Ieder klein meisje heeft het wel eens gedaan. Eerst stiekem naar de salontafel van mama sluipen, om daar de lipstick tussen de mascara en het oogpotlood vandaan te vissen. Een onwennige haal langs haar lippen zorgt voor een dikke rode streep net naast waar hij bedoeld was. Vastberaden alle stiften, bakjes en potjes afgaan, tot ze eruit ziet alsof een schizofrene Parkinsons-patiënt haar geschminkt heeft. Dan rennen naar de kledingkast. Het mooie strakke pakje van mama wordt van de hanger gerukt en aangetrokken, de kleine voetjes van het meisje glijden in een paar hoge hakken. “Kijk mama, nu ben ik net als jij!”
Dit is de gamer van vandaag. We spelen spelletjes, maar dat mag niemand weten. Daarom verhullen we onze games in groengrijze jasjes, grote geweren en taal als “six Charlie bravo”. We proberen onze hobby serieus genomen te laten worden door volwassen te spelen. En net als het kleine meisje, zien we er uiteindelijk alleen nog kinderachtiger uit.
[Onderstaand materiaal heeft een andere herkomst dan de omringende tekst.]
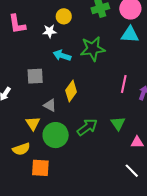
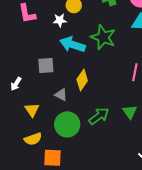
green star: (93, 49) -> (103, 37), turned 30
cyan arrow: (62, 56) -> (73, 45), size x1.4
yellow triangle: (33, 123) -> (32, 110), moved

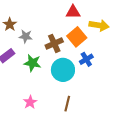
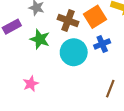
brown cross: (54, 43) -> (68, 20), turned 36
brown line: (67, 104) -> (110, 89), moved

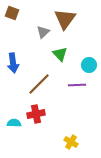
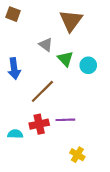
gray triangle: (43, 32) -> (46, 45), moved, turned -40
cyan circle: (89, 65) -> (88, 65), moved
purple line: (77, 85) -> (65, 120), moved

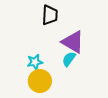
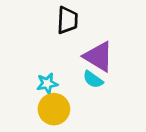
cyan semicircle: (69, 59) -> (93, 79), turned -91

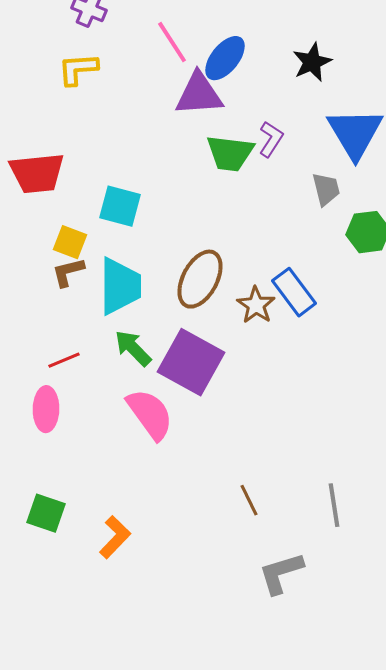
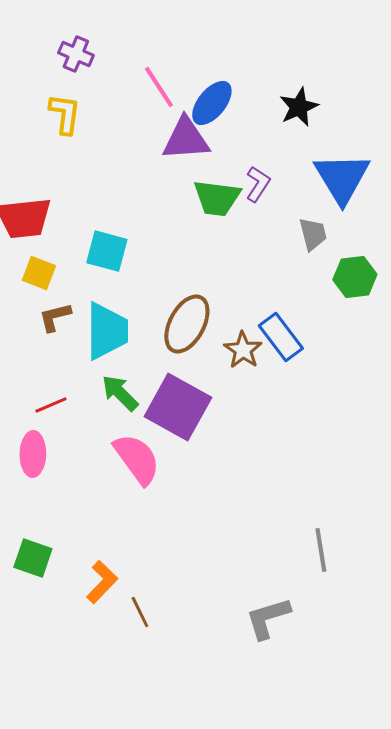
yellow L-shape: (78, 69) -> (65, 114), turned 102
yellow square: (70, 242) -> (39, 273), moved
brown line: (249, 500) -> (140, 612), moved

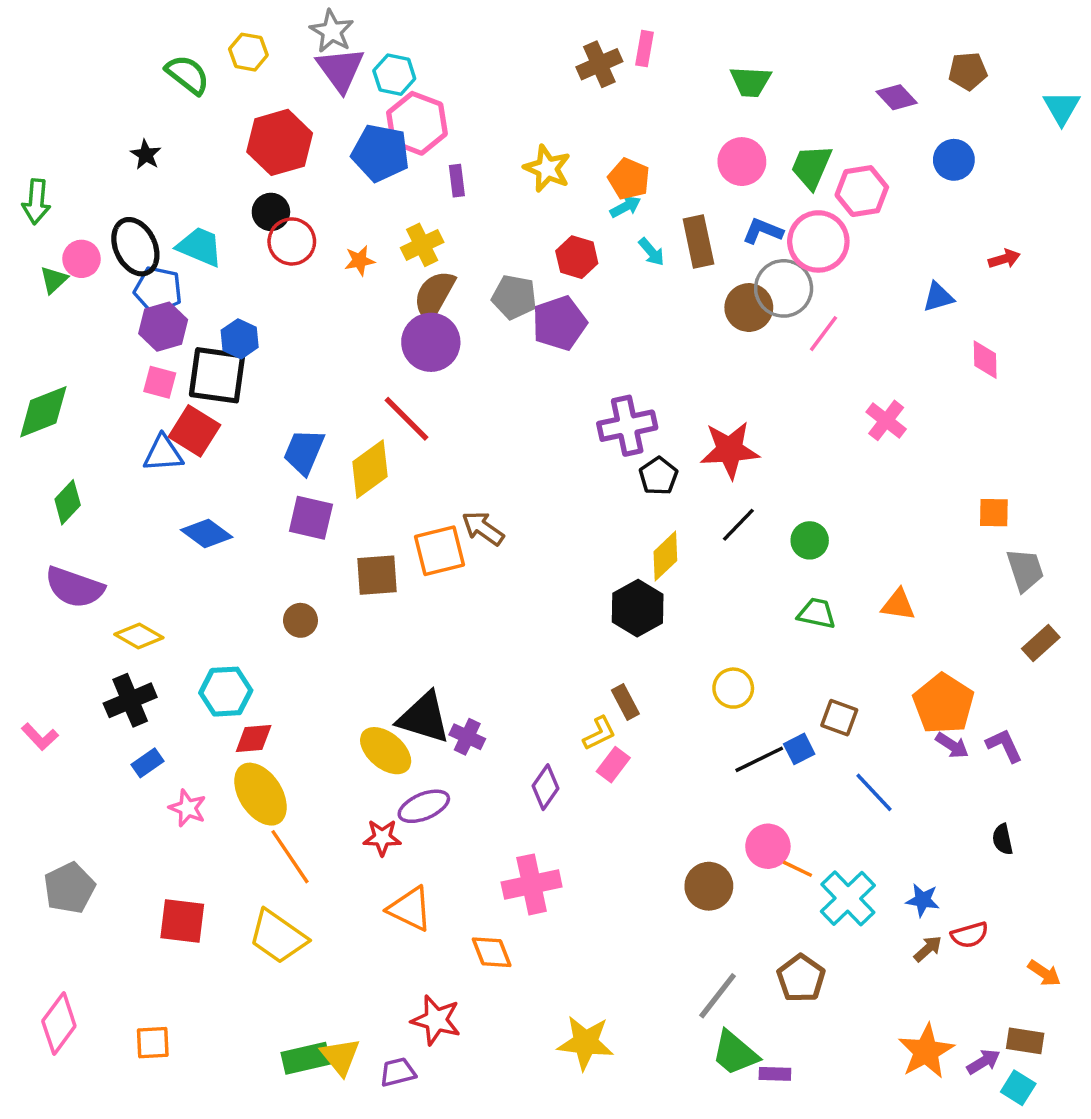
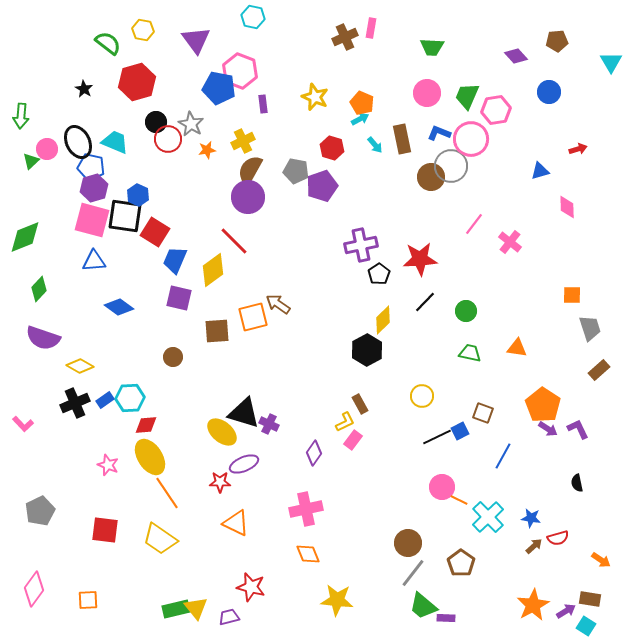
gray star: (332, 31) -> (191, 124), moved
cyan hexagon: (394, 75) -> (253, 17), moved
red hexagon: (280, 142) -> (137, 82), moved
pink line: (824, 334) -> (474, 224), moved
pink square: (160, 382) -> (92, 220), size x1.8
red square: (194, 431) -> (155, 232), moved
blue rectangle: (148, 763) -> (105, 400), moved
blue line: (874, 792) -> (503, 456), turned 72
brown circle: (709, 886) -> (408, 543), moved
orange diamond: (492, 952) -> (308, 554), moved

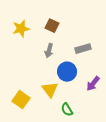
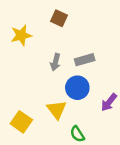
brown square: (52, 26) -> (59, 18), moved
gray rectangle: (83, 49) -> (85, 60), moved

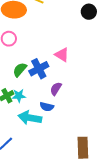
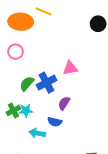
pink triangle: (62, 55) -> (70, 68), turned -42
cyan arrow: (30, 118) -> (37, 133), size x0.7

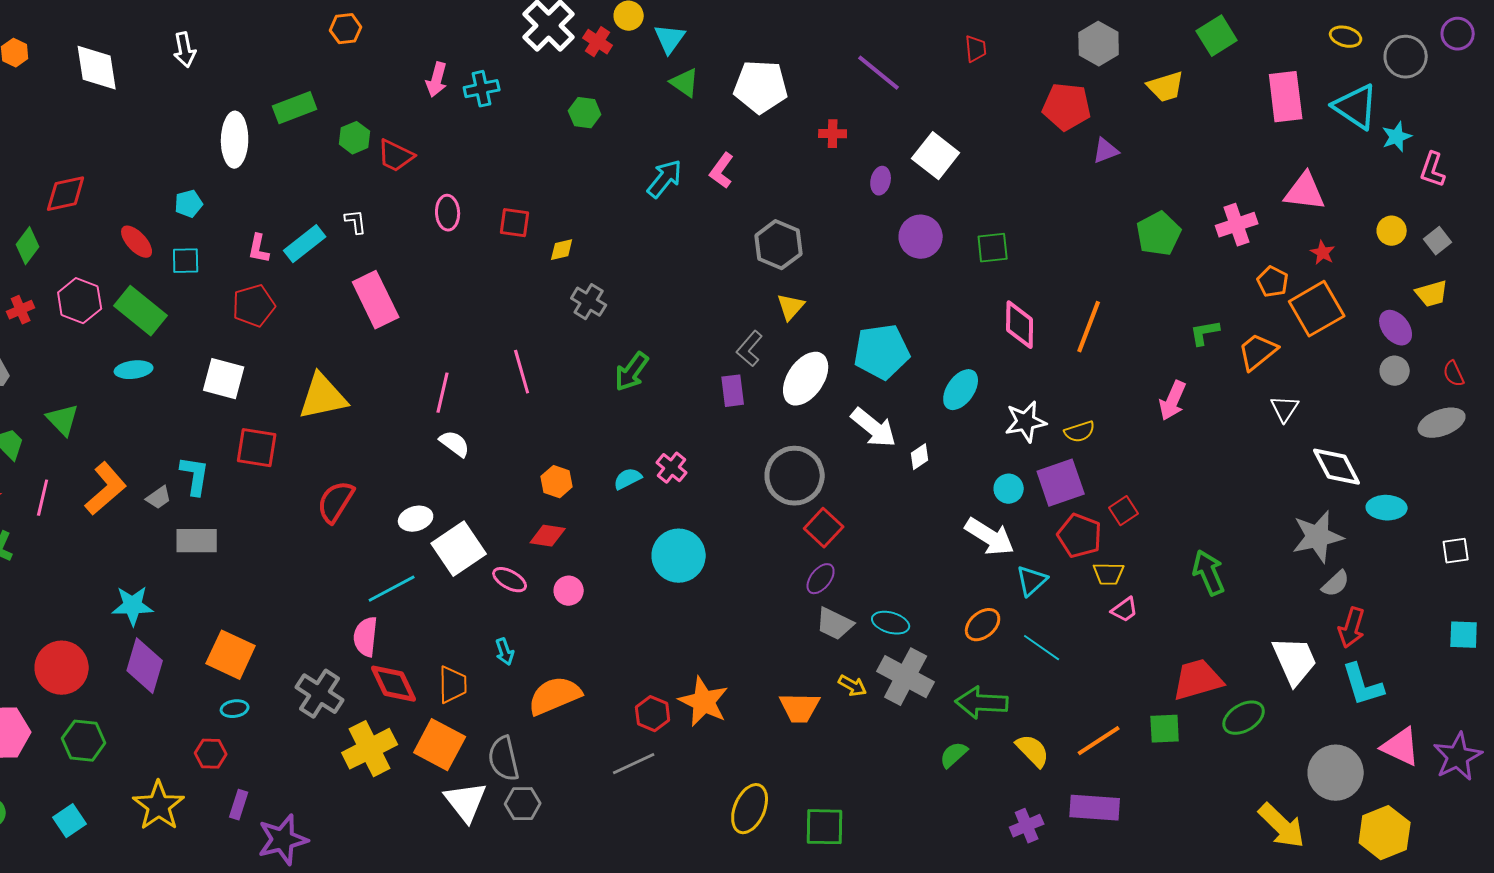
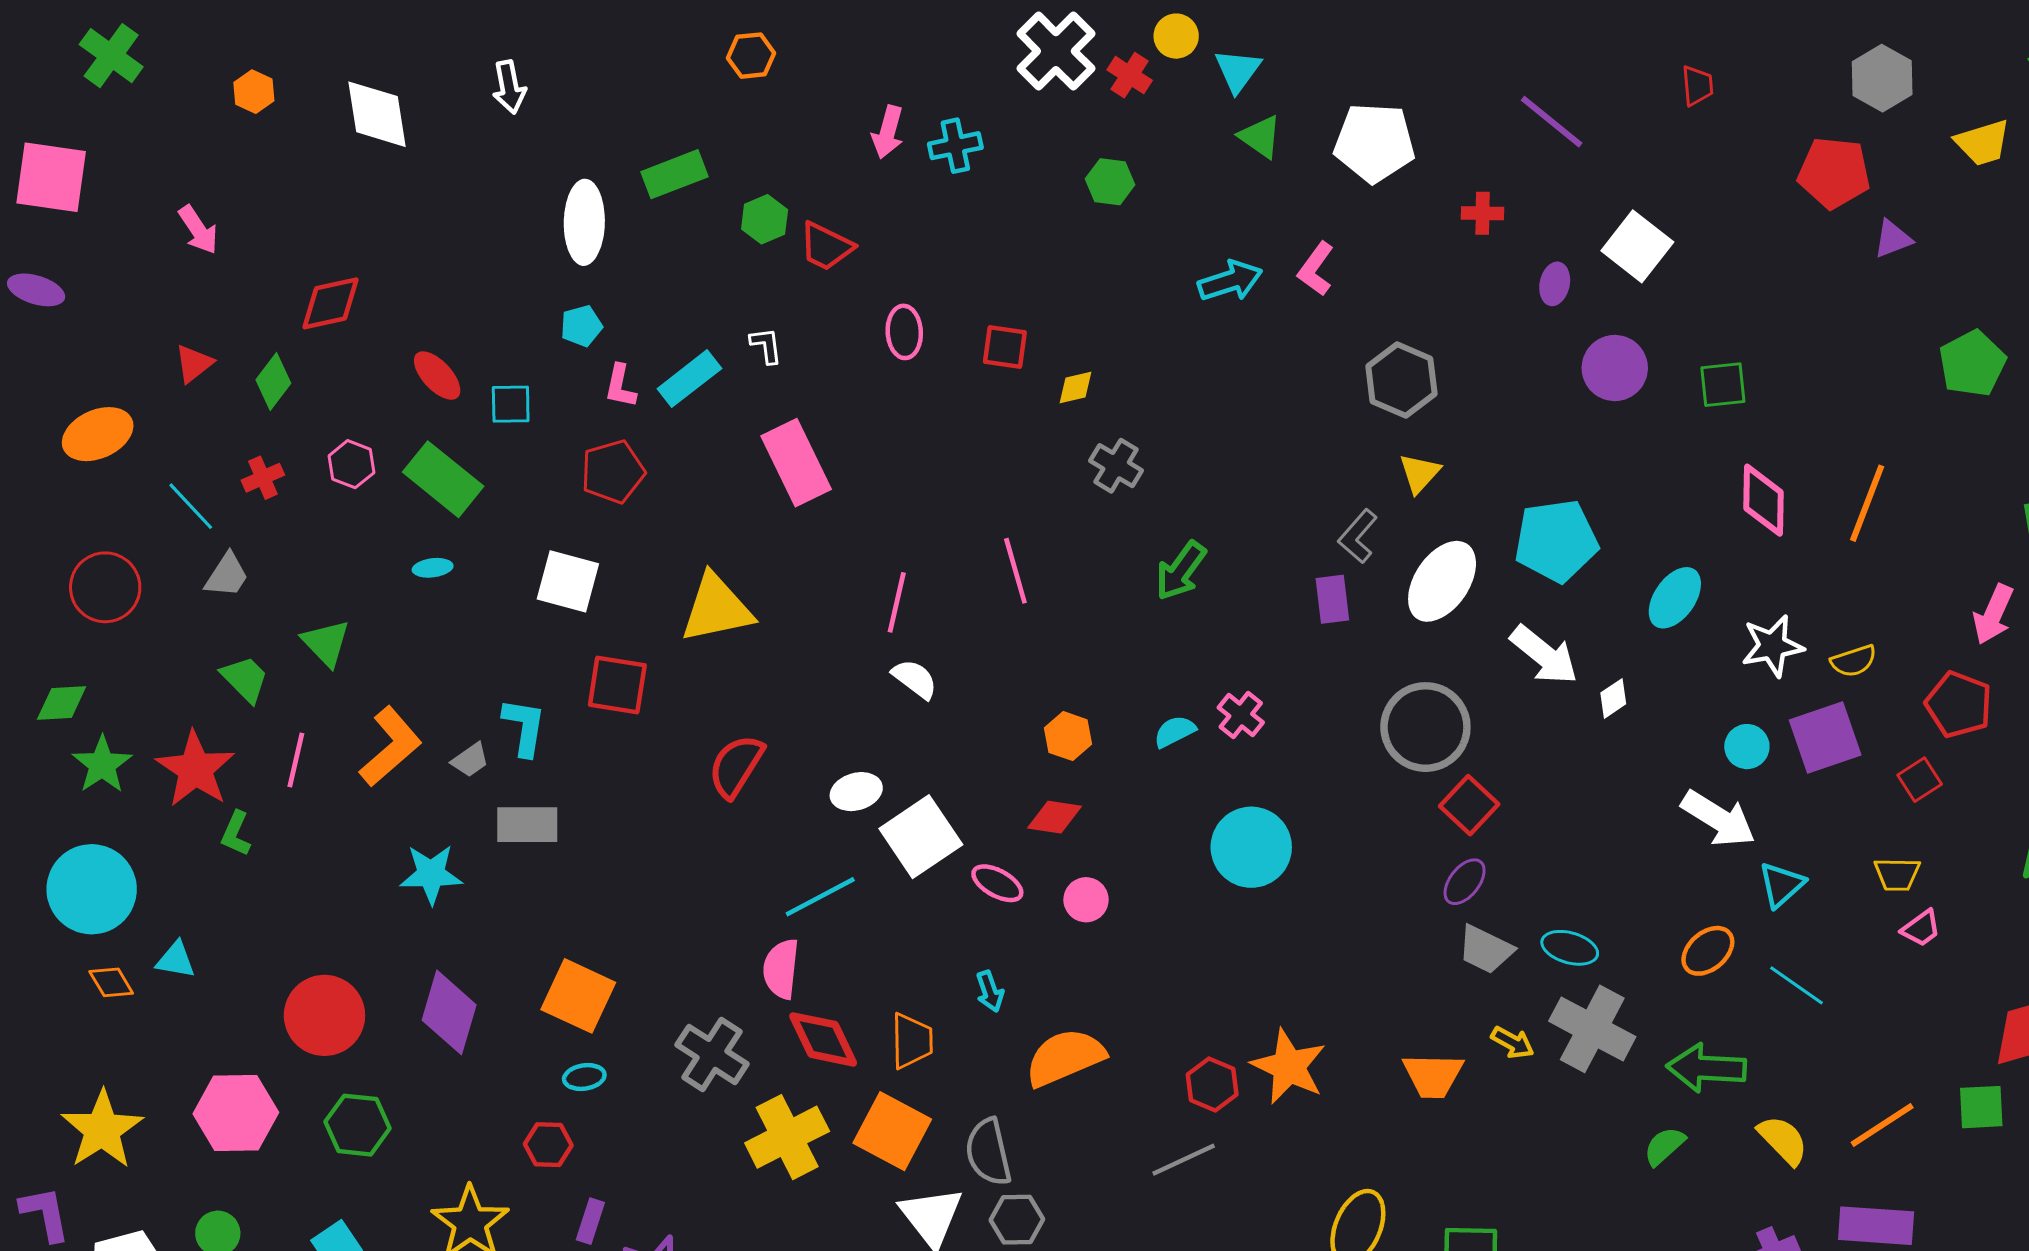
cyan arrow: (665, 179) -> (1230, 281), turned 33
cyan pentagon: (189, 204) -> (581, 326), moved
pink hexagon: (80, 301) -> (351, 464), size x0.7
cyan ellipse: (134, 370) -> (433, 568), size x0.7
red pentagon: (1080, 536) -> (1959, 704), moved
cyan star: (133, 606) -> (431, 874), moved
Een hooggeachte hoofdredacteur van deze site, Michiel Brunsveld, begon een paar weken geleden in de reacties op mijn column over “de functie van het medium”. Een beetje in de strekking van: het is niet de taak van games om oorlogen realistisch weer te geven. Games moeten ‘fun’ zijn. En daar ben ik het helemaal met hem eens. Maar dan nu mijn vraag aan Michiel en zijn achterban: zijn Call of Duty en Battlefield leuk omdat je rond rent in een apenpakje en een AK-47?
Nee!
Het jasje van het spel, zeker in de multiplayer, heeft niets met de ‘fun’ te maken! Het gaat erom dat je het spel spéélt. Het gaat om langzaam beter worden. Het gaat om de spanning als je bezig bent met een kill-streak. Het gaat om teamwork. Kortom: het gaat om de game, die helemaal niets met het echte leven te maken heeft. Nu kiezen we steeds oorlog als jasje voor onze games. Waarom toch? Het enige resultaat is dat jouw moeder je kamer binnen loopt en ziet hoe je mensen door de kop knalt en er punten voor krijgt. Dat is toch goed voor niemand?
Alles wat gamers willen is serieus genomen worden. We houden van games, maar frustreren ons erover dat we er niet even normaal kunnen praten over games als over films. Het oorlogsjasje is onze lipstick, onze hoge hakken. Misschien dat als we het meest serieuze jasje, namelijk oorlog, in onze games doen, dat we dan serieus genomen worden? Nee dus. De rest van de wereld ziet ons koppen knallen voor punten in onze achterkamers en neemt ons even serieus als het kleine meisje met de lippenstift.